What a 250-year-old book can teach us about AI



This week marks the 250th anniversary of Adam Smith’s ‘An Inquiry Into the Nature and Causes of the Wealth of Nations’. At the Adam Smith Institute (ASI), we have naturally been busy celebrating the masterwork’s semiquincentennial. Talks have been held, even graphic novels scribbled. Most importantly, pieces have appeared this week in CapX, written by colleagues smarter, funnier and sometimes even better looking than me.
For my own part, I have been thinking about how Smith might illuminate the biggest question in the global economy: the impact of artificial intelligence.
Predictions that automation will destroy jobs are not new. They predate the birth of Christ, let alone the birth of the industrial revolution. In his ‘Politics’, Aristotle imagined a world in which ‘the shuttle would weave and the plectrum touch the lyre without a hand to guide them’, such that ‘master-craftsmen would have no need of servants nor masters of slaves’. In the late 1500s, Elizabeth I is said to have refused to support the inventor of the stocking frame, William Lee, for fear the invention would cost her subjects their livelihoods. And people always say that this time is different. It has not yet been true.

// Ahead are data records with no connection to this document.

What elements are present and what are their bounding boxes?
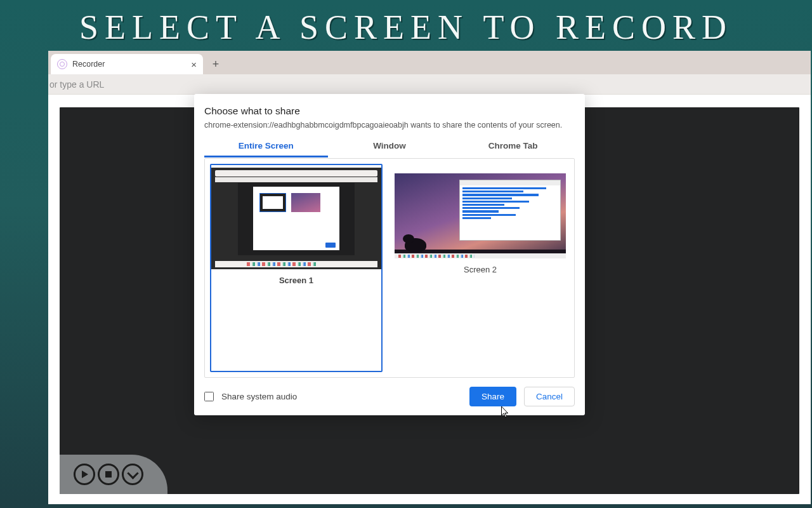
screen-option-2[interactable]: Screen 2 [394,164,566,372]
share-audio-checkbox[interactable] [204,392,214,401]
close-tab-icon[interactable]: × [191,59,197,70]
recorder-controls [60,455,167,494]
tab-title: Recorder [72,60,105,69]
play-icon[interactable] [74,464,95,485]
instruction-banner: SELECT A SCREEN TO RECORD [0,0,812,53]
share-button[interactable]: Share [469,387,516,406]
stop-icon[interactable] [98,464,119,485]
share-audio-label: Share system audio [221,392,297,401]
screen-options: Screen 1 Screen 2 [204,158,575,378]
new-tab-button[interactable]: + [207,55,225,73]
dialog-footer: Share system audio Share Cancel [204,378,575,406]
screen-1-label: Screen 1 [211,269,381,285]
screen-2-label: Screen 2 [395,258,566,274]
screen-share-dialog: Choose what to share chrome-extension://… [194,94,585,415]
dialog-subtitle: chrome-extension://eadhbghabbmcoigdmfbpc… [204,121,575,130]
screen-1-thumbnail [211,168,381,269]
tab-chrome-tab[interactable]: Chrome Tab [451,136,575,157]
recorder-icon [57,59,67,69]
browser-tab[interactable]: Recorder × [51,54,203,74]
url-bar[interactable]: or type a URL [48,74,811,95]
share-type-tabs: Entire Screen Window Chrome Tab [204,136,575,158]
tab-strip: Recorder × + [48,51,811,74]
screen-option-1[interactable]: Screen 1 [210,164,383,372]
download-icon[interactable] [122,464,143,485]
screen-2-thumbnail [395,173,566,258]
cancel-button[interactable]: Cancel [524,387,575,406]
tab-entire-screen[interactable]: Entire Screen [204,136,328,157]
tab-window[interactable]: Window [328,136,452,157]
dialog-title: Choose what to share [204,105,575,117]
url-bar-text: or type a URL [49,79,104,90]
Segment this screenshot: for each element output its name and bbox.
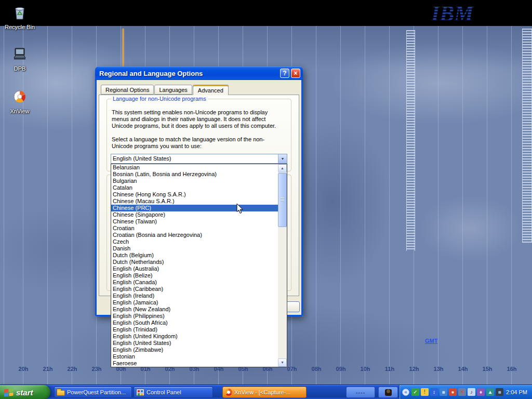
dropdown-item[interactable]: English (Jamaica)	[111, 299, 278, 306]
dropdown-item[interactable]: English (Caribbean)	[111, 286, 278, 292]
dropdown-scrollbar[interactable]: ▲ ▼	[278, 164, 287, 367]
timezone-label: 22h	[63, 366, 82, 372]
dropdown-item[interactable]: Chinese (Hong Kong S.A.R.)	[111, 191, 278, 198]
desktop-icon-label: Recycle Bin	[1, 24, 38, 30]
taskbar-item-icon	[57, 390, 65, 396]
start-button[interactable]: start	[0, 385, 50, 399]
desktop-icon-dpb[interactable]: DPB	[1, 46, 38, 72]
tray-icon[interactable]: ×	[458, 388, 466, 396]
dropdown-item[interactable]: English (South Africa)	[111, 320, 278, 326]
timezone-label: 21h	[38, 366, 57, 372]
tab-languages[interactable]: Languages	[154, 85, 192, 95]
timezone-label: 14h	[454, 366, 472, 372]
dropdown-item[interactable]: English (Ireland)	[111, 292, 278, 299]
scroll-down-icon[interactable]: ▼	[278, 358, 287, 367]
xnview-icon	[11, 88, 28, 105]
dropdown-item[interactable]: Chinese (Macau S.A.R.)	[111, 198, 278, 205]
tray-icon[interactable]: ■	[496, 388, 503, 396]
dropdown-item[interactable]: Chinese (PRC)	[111, 205, 278, 211]
dropdown-item[interactable]: English (United States)	[111, 340, 278, 347]
tray-icon[interactable]: ●	[449, 388, 457, 396]
taskbar-item-icon	[225, 389, 232, 396]
tray-icon[interactable]: ♪	[468, 388, 475, 396]
tray-icon[interactable]: ♦	[477, 388, 485, 396]
tray-icon[interactable]: ↕	[430, 388, 438, 396]
close-button[interactable]: ×	[291, 69, 300, 78]
ibm-logo: IBM	[430, 1, 487, 25]
dropdown-item[interactable]: Czech	[111, 238, 278, 245]
language-dropdown-list: ▲ ▼ Belarusian Bosnian (Latin, Bosnia an…	[111, 164, 287, 367]
dropdown-item[interactable]: Estonian	[111, 353, 278, 360]
taskbar-item[interactable]: PowerQuest Partition...	[54, 387, 132, 398]
taskbar-misc-segment[interactable]: ----	[346, 387, 375, 398]
dropdown-item[interactable]: Belarusian	[111, 164, 278, 171]
dropdown-item[interactable]: Croatian (Bosnia and Herzegovina)	[111, 232, 278, 238]
wallpaper-top-strip: IBM	[0, 0, 532, 26]
timezone-label: 09h	[331, 366, 350, 372]
mouse-cursor	[236, 203, 244, 214]
dropdown-item[interactable]: Danish	[111, 245, 278, 252]
language-combobox[interactable]: English (United States) ▼	[111, 154, 287, 164]
ibm-logo-text: IBM	[431, 2, 474, 25]
scroll-up-icon[interactable]: ▲	[278, 164, 287, 172]
combobox-dropdown-icon[interactable]: ▼	[278, 154, 287, 163]
hide-icons-chevron[interactable]: «	[402, 389, 409, 396]
dropdown-item[interactable]: English (Belize)	[111, 272, 278, 279]
dropdown-item[interactable]: English (Canada)	[111, 279, 278, 286]
taskbar-item-label: Control Panel	[147, 389, 181, 395]
system-tray: « ✓!↕■●×♪♦▲■ 2:04 PM	[399, 385, 532, 399]
help-button[interactable]: ?	[280, 69, 289, 78]
taskbar: start PowerQuest Partition... Control Pa…	[0, 384, 532, 399]
dropdown-item[interactable]: English (Australia)	[111, 265, 278, 272]
laptop-icon	[11, 46, 28, 62]
timezone-label: 13h	[429, 366, 448, 372]
taskbar-misc-icon-segment[interactable]	[378, 387, 398, 398]
dropdown-item[interactable]: Dutch (Netherlands)	[111, 259, 278, 265]
taskbar-clock[interactable]: 2:04 PM	[506, 389, 527, 395]
dropdown-item[interactable]: Dutch (Belgium)	[111, 252, 278, 259]
dropdown-item[interactable]: Croatian	[111, 225, 278, 232]
combobox-value: English (United States)	[111, 154, 278, 163]
description-text-2: Select a language to match the language …	[112, 136, 285, 150]
desktop-icon-label: XnView	[1, 108, 38, 114]
taskbar-item[interactable]: Control Panel	[134, 387, 213, 398]
tray-icon[interactable]: ■	[440, 388, 447, 396]
timezone-label: 23h	[87, 366, 106, 372]
dialog-title: Regional and Language Options	[99, 70, 203, 77]
dropdown-item[interactable]: English (Zimbabwe)	[111, 347, 278, 353]
taskbar-item[interactable]: XnView - [<Capture-...	[222, 387, 307, 398]
start-button-label: start	[16, 388, 33, 397]
desktop: IBM 20h21h22h23h00h01h02h03h04h05h06h07h…	[0, 0, 532, 399]
dropdown-item[interactable]: English (Philippines)	[111, 313, 278, 320]
description-text-1: This system setting enables non-Unicode …	[112, 109, 284, 129]
timezone-label: 12h	[405, 366, 423, 372]
dropdown-item[interactable]: Chinese (Taiwan)	[111, 218, 278, 225]
dropdown-item[interactable]: Faeroese	[111, 360, 278, 367]
dropdown-item[interactable]: Bosnian (Latin, Bosnia and Herzegovina)	[111, 171, 278, 178]
tab-advanced[interactable]: Advanced	[193, 85, 229, 95]
dropdown-item[interactable]: Bulgarian	[111, 178, 278, 184]
scrollbar-thumb[interactable]	[278, 173, 287, 227]
tray-icon[interactable]: ✓	[411, 388, 419, 396]
desktop-icon-label: DPB	[1, 65, 38, 72]
tray-icon[interactable]: ▲	[486, 388, 494, 396]
windows-flag-icon	[4, 388, 14, 397]
recycle-bin-icon	[11, 3, 28, 21]
tray-icons: ✓!↕■●×♪♦▲■	[411, 388, 503, 396]
dialog-tabs: Regional Options Languages Advanced	[101, 85, 229, 95]
dropdown-item[interactable]: Catalan	[111, 184, 278, 191]
dropdown-item[interactable]: Chinese (Singapore)	[111, 211, 278, 218]
dropdown-item[interactable]: English (New Zealand)	[111, 306, 278, 313]
gmt-label: GMT	[425, 338, 437, 344]
taskbar-misc-label: ----	[356, 389, 366, 395]
tab-regional-options[interactable]: Regional Options	[101, 85, 154, 95]
desktop-icon-xnview[interactable]: XnView	[1, 88, 38, 114]
timezone-label: 11h	[380, 366, 399, 372]
dropdown-item[interactable]: English (United Kingdom)	[111, 333, 278, 340]
titlebar-buttons: ? ×	[280, 69, 300, 78]
dialog-titlebar[interactable]: Regional and Language Options ? ×	[95, 66, 303, 80]
dropdown-item[interactable]: English (Trinidad)	[111, 326, 278, 333]
desktop-icon-recycle-bin[interactable]: Recycle Bin	[1, 3, 38, 30]
tray-icon[interactable]: !	[421, 388, 429, 396]
timezone-label: 10h	[356, 366, 375, 372]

The ASI’s Viggo Terling has already written persuasively in these pages that the advent of AI is not a reason for states to dabble in nonsense schemes like universal basic income. He cites Smith’s demonstration of the power of the division of labour, immortalised in the pin factory, as a way to understand how technology specialises and enhances human work rather than replacing it.
Smith’s logic suggests that AI, far from being a destroyer, is a spectacular new expansion of the market for cognitive labour. Children could each receive individual tutors of world-leading quality. Scientists could push the frontiers of discovery farther and faster. The bottleneck of human cognitive capacity, which limits everything from drug development to space exploration, could be smashed wide open.
And what is the alternative? That the West handicaps itself against a counterfactual, whilst the Chinese Communist Party romps ahead? No serious government will accept that. The spread of AI is now an inevitability, whether states like it or not.
But if Smith tells us not to fear the machine, he also warns us what to fear instead. The greater danger is what Brendan McCord, again in these pages, has called the ‘digital man of system’. Smith coined the original phrase for the planner who imagines he can arrange the members of society as easily as pieces on a chessboard. McCord’s insight is that artificial intelligence threatens to embed that logic everywhere: not a single planner, but the pull of optimisation itself, baked into countless systems that promise better outcomes and greater efficiency. Like a digital version of Max Weber’s iron cage, the ratchet effect of AI threatens to turn the messy, contextual work of moral judgement into clean data points to be optimised across populations.
Today, this digital man of system sits in Whitehall and Brussels writing endless ‘strategies’ with, by and about AI. But in Beijing, he is deploying facial recognition on every street corner. He believes that the technology is too important to be left to the market. Smith believed the opposite – that the market was too important to be left to him.
But Smith knew, not least from his debt to the classical thought of Aristotle and Cicero, to his conversations with friends like David Hume, to his own observations, that ordering a society required sympathy, virtue and tolerance. These are all features that can and must be built into AI as we use it to help us fan out across the stars, defeating disease and ignorance as we go. We know we can do this, because these ideas are present in each of us and present in our markets and societies. But he also knew that living a virtuous life had to be learned through human interactions and emotions.
The question we should be asking then is not whether the machines will make us richer or more secure; they will. The question is whether we retain the ability to use them not just to be loved, but to be lovely too.